Source data |
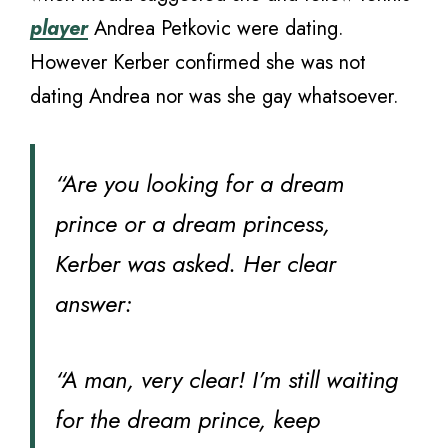
player
Andrea Petkovic were dating.
However Kerber confirmed she was not
dating Andrea nor was she gay whatsoever.
“Are you looking for a dream
prince or a dream princess,
Kerber was asked. Her clear
answer:
“A man, very clear! I’m still waiting
for the dream prince, keep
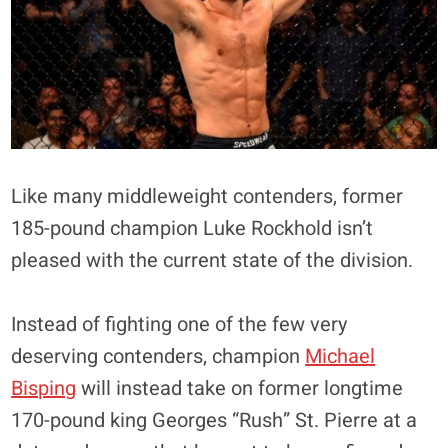
Like many middleweight contenders, former
185-pound champion Luke Rockhold isn’t
pleased with the current state of the division.
Instead of fighting one of the few very
deserving contenders, champion
Michael
Bisping
will instead take on former longtime
170-pound king Georges “Rush” St. Pierre at a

What you should do |
All that's required is the material above repeated exactly, minus any picture.

Solution to this problem |
player
Andrea Petkovic were dating.
However Kerber confirmed she was not
dating Andrea nor was she gay whatsoever.
“Are you looking for a dream
prince or a dream princess,
Kerber was asked. Her clear
answer:
“A man, very clear! I’m still waiting
for the dream prince, keep
Like many middleweight contenders, former
185-pound champion Luke Rockhold isn’t
pleased with the current state of the division.
Instead of fighting one of the few very
deserving contenders, champion
Michael
Bisping
will instead take on former longtime
170-pound king Georges “Rush” St. Pierre at a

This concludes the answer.